Tri-color mark and sweep

Instead of a simple separation of marked (as live) and unmarked (dead), the object set is divided into three parts: white, gray, and black. The white objects are presumed dead. The gray objects have been marked as live by some other object, but haven't yet marked the objects they refer to. The black objects are live, and have marked all objects they directly refer to.

In the initial run, all objects start as white and the root set is marked gray. The marking process changes white objects to gray (marking them from another gray object), and gray objects to black (when all objects they refer to are marked). When the gray set is empty, all live objects have been marked and the white set can be collected. After a collection run, all black objects are reset to white, the root set to gray, and the process begins again.

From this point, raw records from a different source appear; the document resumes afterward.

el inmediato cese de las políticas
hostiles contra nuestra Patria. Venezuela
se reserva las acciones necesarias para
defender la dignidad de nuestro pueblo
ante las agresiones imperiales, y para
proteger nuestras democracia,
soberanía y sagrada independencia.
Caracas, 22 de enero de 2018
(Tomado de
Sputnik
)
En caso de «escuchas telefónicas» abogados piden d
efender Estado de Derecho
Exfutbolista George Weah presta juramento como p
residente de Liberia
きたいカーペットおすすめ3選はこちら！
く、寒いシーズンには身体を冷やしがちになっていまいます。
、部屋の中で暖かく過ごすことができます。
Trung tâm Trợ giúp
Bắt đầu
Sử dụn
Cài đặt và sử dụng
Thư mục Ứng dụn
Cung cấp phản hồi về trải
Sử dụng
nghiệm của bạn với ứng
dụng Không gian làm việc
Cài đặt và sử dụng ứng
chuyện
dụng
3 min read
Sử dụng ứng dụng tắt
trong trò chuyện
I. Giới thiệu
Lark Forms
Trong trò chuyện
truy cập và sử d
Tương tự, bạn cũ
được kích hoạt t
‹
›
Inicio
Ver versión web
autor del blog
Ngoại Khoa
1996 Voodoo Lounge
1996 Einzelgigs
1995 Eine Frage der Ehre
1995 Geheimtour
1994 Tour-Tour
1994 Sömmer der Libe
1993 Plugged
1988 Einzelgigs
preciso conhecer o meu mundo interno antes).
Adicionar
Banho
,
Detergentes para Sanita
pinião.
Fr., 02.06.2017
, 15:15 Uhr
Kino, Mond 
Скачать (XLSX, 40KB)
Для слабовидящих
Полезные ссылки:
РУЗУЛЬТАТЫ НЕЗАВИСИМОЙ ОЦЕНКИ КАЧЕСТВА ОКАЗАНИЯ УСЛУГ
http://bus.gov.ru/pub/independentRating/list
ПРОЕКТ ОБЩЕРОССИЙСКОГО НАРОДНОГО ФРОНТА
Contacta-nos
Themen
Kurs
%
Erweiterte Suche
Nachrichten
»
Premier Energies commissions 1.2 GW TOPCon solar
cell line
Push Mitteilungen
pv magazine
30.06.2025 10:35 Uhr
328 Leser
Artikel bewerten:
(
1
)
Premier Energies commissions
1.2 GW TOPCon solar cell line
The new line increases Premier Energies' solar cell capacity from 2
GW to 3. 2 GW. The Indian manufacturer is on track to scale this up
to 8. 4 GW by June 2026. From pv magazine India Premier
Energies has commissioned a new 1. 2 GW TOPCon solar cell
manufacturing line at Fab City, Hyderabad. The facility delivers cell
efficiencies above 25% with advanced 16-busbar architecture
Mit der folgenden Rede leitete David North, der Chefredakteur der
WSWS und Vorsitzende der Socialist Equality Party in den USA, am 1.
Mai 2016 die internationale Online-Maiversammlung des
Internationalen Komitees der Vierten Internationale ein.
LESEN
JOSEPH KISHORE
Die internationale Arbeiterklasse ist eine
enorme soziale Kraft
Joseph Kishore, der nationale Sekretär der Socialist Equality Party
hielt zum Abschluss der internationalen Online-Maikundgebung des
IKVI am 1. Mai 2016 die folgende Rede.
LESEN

The advantage of a tri-color mark over a simple mark is that it can be broken into smaller stages.

Copying collection

A copying GC copies objects from one memory region to another during the mark phase. At the end of the mark, all memory in the old region is dead and the whole region can be reclaimed at once.

Compacting collection

The compacting GC moves live objects close together in a single region in memory. This helps to elimianate fragmented free space and allows the allocation of large live objects. Compacting and copying collectors are often similar or even identical in implementation.

Uncooperative

An uncooperative GC is implemented as a separate module, often without affecting the remainder of the program. The programmer can write software without needing to be aware of the operations or implementation of the GC. The alternative is a cooperative GC, which is often implemented as a reference counting scheme and requires GC-related logic to be dispersed throughout the entire program.

Stop-the-world

A common disadvantage of a simple mark implementation is that the entire system (including all threads that use the same memory pools) must be suspended while the whole memory set is examined during marking and collection. Normal operation continues only after the whole GC cycle is performed. This can lead to arbitrarily long pauses during program execution.

Incremental

In order to alleviate the arbitrarily long pauses in a stop-the-world GC, the incremental GC breaks the mark and sweep process up into smaller, shorter phases. Each GC phase may still require the entire program to pause, but the pauses are shorter and more frequent.

Real-time

The pauses caused by GC don't exceed a certain limit.

Generational

The object space is divided between a young generation (short-lived temporaries) and one or more old generations. Only young generations are reset to white (presumed dead). The older generations are scanned less often because it is assumed that long-lived objects tend to live longer.

Concurrent

GC marking and collection runs as a separate thread, sometimes with multiple threads participating in GC. On a multi-processor machine, concurrent GC may be truly parallel.

Conservative

A conservative GC traces through memory looking for pointers to living objects. The GC does not necessarily have information about the layout of memory, so it cannot differentiate between an actual pointer and an integral value which has the characteristics of a pointer. The Conservative GC follows a policy of "no false negatives" and traces any value which appears to be a pointer.

Precise

A precise GC has intimate knowledge of the memory layout of the system and knows where to find pointers. In this way the precise collector never has any false positives.